### EXERCISE GOAL
Set down all of the lines below exactly as they are given.

### DATASET RECORDS
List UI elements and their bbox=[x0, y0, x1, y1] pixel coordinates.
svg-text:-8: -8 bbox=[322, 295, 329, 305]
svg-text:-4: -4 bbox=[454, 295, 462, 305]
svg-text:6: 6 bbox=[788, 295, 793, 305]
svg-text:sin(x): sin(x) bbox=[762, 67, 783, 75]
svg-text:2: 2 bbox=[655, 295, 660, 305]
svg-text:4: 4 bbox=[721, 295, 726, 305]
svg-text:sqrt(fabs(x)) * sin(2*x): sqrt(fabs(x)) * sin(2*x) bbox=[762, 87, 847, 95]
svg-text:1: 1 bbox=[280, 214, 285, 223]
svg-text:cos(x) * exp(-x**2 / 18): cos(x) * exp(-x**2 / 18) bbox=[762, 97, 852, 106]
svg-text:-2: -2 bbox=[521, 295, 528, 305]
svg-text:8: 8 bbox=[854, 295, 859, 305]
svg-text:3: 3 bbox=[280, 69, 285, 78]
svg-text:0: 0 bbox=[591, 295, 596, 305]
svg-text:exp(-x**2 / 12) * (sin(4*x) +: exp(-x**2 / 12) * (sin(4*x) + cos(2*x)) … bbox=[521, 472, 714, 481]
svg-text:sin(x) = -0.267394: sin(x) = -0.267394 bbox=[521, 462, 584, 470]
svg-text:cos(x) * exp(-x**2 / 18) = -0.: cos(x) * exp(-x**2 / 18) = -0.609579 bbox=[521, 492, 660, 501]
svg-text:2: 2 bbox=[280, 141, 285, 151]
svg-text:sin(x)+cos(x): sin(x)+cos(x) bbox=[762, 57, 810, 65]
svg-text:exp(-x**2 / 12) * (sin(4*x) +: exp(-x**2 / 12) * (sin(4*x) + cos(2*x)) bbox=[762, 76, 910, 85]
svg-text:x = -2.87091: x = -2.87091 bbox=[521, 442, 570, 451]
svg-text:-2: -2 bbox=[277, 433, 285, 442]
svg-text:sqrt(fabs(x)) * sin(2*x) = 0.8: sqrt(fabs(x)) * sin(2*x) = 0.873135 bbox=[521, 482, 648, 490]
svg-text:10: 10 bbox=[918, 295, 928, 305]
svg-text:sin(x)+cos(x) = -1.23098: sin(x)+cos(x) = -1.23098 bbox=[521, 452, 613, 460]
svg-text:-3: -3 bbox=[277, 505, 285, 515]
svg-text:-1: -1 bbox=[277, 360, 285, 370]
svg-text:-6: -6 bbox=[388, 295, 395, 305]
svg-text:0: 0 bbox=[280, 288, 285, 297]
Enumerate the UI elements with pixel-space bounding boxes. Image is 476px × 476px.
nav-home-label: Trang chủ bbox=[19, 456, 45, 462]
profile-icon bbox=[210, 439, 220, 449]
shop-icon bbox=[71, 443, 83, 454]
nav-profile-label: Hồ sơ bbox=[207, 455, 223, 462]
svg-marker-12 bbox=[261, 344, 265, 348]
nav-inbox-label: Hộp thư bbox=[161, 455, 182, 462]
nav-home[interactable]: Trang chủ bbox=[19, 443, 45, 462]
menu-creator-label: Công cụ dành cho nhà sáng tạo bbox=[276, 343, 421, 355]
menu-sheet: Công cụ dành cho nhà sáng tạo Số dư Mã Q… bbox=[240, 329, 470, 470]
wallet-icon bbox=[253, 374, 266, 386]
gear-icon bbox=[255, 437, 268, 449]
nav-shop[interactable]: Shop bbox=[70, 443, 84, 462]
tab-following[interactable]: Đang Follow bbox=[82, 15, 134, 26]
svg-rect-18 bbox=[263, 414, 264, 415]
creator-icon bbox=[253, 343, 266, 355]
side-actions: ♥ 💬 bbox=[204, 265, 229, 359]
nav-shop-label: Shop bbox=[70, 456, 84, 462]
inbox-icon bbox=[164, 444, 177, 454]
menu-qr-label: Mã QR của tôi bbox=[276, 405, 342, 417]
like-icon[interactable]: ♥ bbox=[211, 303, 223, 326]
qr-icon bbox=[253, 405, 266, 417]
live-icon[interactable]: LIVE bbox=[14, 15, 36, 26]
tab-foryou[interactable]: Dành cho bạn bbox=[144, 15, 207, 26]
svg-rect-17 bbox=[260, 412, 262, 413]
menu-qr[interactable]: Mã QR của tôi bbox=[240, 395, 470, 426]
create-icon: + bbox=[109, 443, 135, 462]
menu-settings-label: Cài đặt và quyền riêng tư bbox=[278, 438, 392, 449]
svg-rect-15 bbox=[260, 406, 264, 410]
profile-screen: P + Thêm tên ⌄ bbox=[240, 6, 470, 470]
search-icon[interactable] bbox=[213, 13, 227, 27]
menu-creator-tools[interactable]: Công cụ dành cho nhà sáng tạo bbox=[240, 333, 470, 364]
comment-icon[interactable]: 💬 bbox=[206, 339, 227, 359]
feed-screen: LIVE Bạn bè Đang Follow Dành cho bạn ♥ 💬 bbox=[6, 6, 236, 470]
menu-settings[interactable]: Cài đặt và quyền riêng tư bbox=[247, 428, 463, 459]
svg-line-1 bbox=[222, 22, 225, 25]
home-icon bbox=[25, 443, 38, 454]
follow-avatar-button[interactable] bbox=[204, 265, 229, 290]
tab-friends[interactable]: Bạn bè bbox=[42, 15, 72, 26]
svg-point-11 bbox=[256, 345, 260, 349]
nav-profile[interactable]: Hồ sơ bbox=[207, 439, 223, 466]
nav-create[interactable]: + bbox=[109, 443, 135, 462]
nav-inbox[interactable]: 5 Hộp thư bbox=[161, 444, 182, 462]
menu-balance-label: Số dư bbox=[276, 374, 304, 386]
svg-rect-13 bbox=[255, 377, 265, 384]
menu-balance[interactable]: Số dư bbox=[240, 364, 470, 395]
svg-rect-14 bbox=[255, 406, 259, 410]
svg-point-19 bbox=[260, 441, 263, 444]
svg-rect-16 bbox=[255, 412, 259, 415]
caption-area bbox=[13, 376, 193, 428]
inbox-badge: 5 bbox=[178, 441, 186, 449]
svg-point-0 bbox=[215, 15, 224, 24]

### TASK ANSWER
List UI elements and their bbox=[x0, y0, x1, y1] pixel coordinates.
svg-text:-8: -8 bbox=[322, 295, 329, 305]
svg-text:-4: -4 bbox=[454, 295, 462, 305]
svg-text:6: 6 bbox=[788, 295, 793, 305]
svg-text:sin(x): sin(x) bbox=[762, 67, 783, 75]
svg-text:2: 2 bbox=[655, 295, 660, 305]
svg-text:4: 4 bbox=[721, 295, 726, 305]
svg-text:sqrt(fabs(x)) * sin(2*x): sqrt(fabs(x)) * sin(2*x) bbox=[762, 87, 847, 95]
svg-text:1: 1 bbox=[280, 214, 285, 223]
svg-text:cos(x) * exp(-x**2 / 18): cos(x) * exp(-x**2 / 18) bbox=[762, 97, 852, 106]
svg-text:-2: -2 bbox=[521, 295, 528, 305]
svg-text:8: 8 bbox=[854, 295, 859, 305]
svg-text:3: 3 bbox=[280, 69, 285, 78]
svg-text:0: 0 bbox=[591, 295, 596, 305]
svg-text:exp(-x**2 / 12) * (sin(4*x) +: exp(-x**2 / 12) * (sin(4*x) + cos(2*x)) … bbox=[521, 472, 714, 481]
svg-text:sin(x) = -0.267394: sin(x) = -0.267394 bbox=[521, 462, 584, 470]
svg-text:cos(x) * exp(-x**2 / 18) = -0.: cos(x) * exp(-x**2 / 18) = -0.609579 bbox=[521, 492, 660, 501]
svg-text:2: 2 bbox=[280, 141, 285, 151]
svg-text:sin(x)+cos(x): sin(x)+cos(x) bbox=[762, 57, 810, 65]
svg-text:exp(-x**2 / 12) * (sin(4*x) +: exp(-x**2 / 12) * (sin(4*x) + cos(2*x)) bbox=[762, 76, 910, 85]
svg-text:x = -2.87091: x = -2.87091 bbox=[521, 442, 570, 451]
svg-text:-2: -2 bbox=[277, 433, 285, 442]
svg-text:sqrt(fabs(x)) * sin(2*x) = 0.8: sqrt(fabs(x)) * sin(2*x) = 0.873135 bbox=[521, 482, 648, 490]
svg-text:10: 10 bbox=[918, 295, 928, 305]
svg-text:sin(x)+cos(x) = -1.23098: sin(x)+cos(x) = -1.23098 bbox=[521, 452, 613, 460]
svg-text:-3: -3 bbox=[277, 505, 285, 515]
svg-text:-1: -1 bbox=[277, 360, 285, 370]
svg-text:-6: -6 bbox=[388, 295, 395, 305]
svg-text:0: 0 bbox=[280, 288, 285, 297]
Enumerate the UI elements with pixel-space bounding boxes. Image is 476px × 476px.
nav-home-label: Trang chủ bbox=[19, 456, 45, 462]
profile-icon bbox=[210, 439, 220, 449]
shop-icon bbox=[71, 443, 83, 454]
nav-profile-label: Hồ sơ bbox=[207, 455, 223, 462]
svg-marker-12 bbox=[261, 344, 265, 348]
nav-inbox-label: Hộp thư bbox=[161, 455, 182, 462]
nav-home[interactable]: Trang chủ bbox=[19, 443, 45, 462]
menu-creator-label: Công cụ dành cho nhà sáng tạo bbox=[276, 343, 421, 355]
menu-sheet: Công cụ dành cho nhà sáng tạo Số dư Mã Q… bbox=[240, 329, 470, 470]
wallet-icon bbox=[253, 374, 266, 386]
gear-icon bbox=[255, 437, 268, 449]
nav-shop[interactable]: Shop bbox=[70, 443, 84, 462]
tab-following[interactable]: Đang Follow bbox=[82, 15, 134, 26]
svg-rect-18 bbox=[263, 414, 264, 415]
creator-icon bbox=[253, 343, 266, 355]
side-actions: ♥ 💬 bbox=[204, 265, 229, 359]
nav-shop-label: Shop bbox=[70, 456, 84, 462]
inbox-icon bbox=[164, 444, 177, 454]
menu-qr-label: Mã QR của tôi bbox=[276, 405, 342, 417]
like-icon[interactable]: ♥ bbox=[211, 303, 223, 326]
qr-icon bbox=[253, 405, 266, 417]
live-icon[interactable]: LIVE bbox=[14, 15, 36, 26]
tab-foryou[interactable]: Dành cho bạn bbox=[144, 15, 207, 26]
svg-rect-17 bbox=[260, 412, 262, 413]
menu-qr[interactable]: Mã QR của tôi bbox=[240, 395, 470, 426]
create-icon: + bbox=[109, 443, 135, 462]
menu-settings-label: Cài đặt và quyền riêng tư bbox=[278, 438, 392, 449]
svg-rect-15 bbox=[260, 406, 264, 410]
profile-screen: P + Thêm tên ⌄ bbox=[240, 6, 470, 470]
search-icon[interactable] bbox=[213, 13, 227, 27]
menu-creator-tools[interactable]: Công cụ dành cho nhà sáng tạo bbox=[240, 333, 470, 364]
comment-icon[interactable]: 💬 bbox=[206, 339, 227, 359]
feed-screen: LIVE Bạn bè Đang Follow Dành cho bạn ♥ 💬 bbox=[6, 6, 236, 470]
menu-settings[interactable]: Cài đặt và quyền riêng tư bbox=[247, 428, 463, 459]
svg-line-1 bbox=[222, 22, 225, 25]
home-icon bbox=[25, 443, 38, 454]
follow-avatar-button[interactable] bbox=[204, 265, 229, 290]
tab-friends[interactable]: Bạn bè bbox=[42, 15, 72, 26]
svg-point-11 bbox=[256, 345, 260, 349]
nav-profile[interactable]: Hồ sơ bbox=[207, 439, 223, 466]
nav-create[interactable]: + bbox=[109, 443, 135, 462]
nav-inbox[interactable]: 5 Hộp thư bbox=[161, 444, 182, 462]
menu-balance-label: Số dư bbox=[276, 374, 304, 386]
svg-rect-13 bbox=[255, 377, 265, 384]
menu-balance[interactable]: Số dư bbox=[240, 364, 470, 395]
svg-rect-14 bbox=[255, 406, 259, 410]
svg-point-19 bbox=[260, 441, 263, 444]
svg-rect-16 bbox=[255, 412, 259, 415]
caption-area bbox=[13, 376, 193, 428]
inbox-badge: 5 bbox=[178, 441, 186, 449]
svg-point-0 bbox=[215, 15, 224, 24]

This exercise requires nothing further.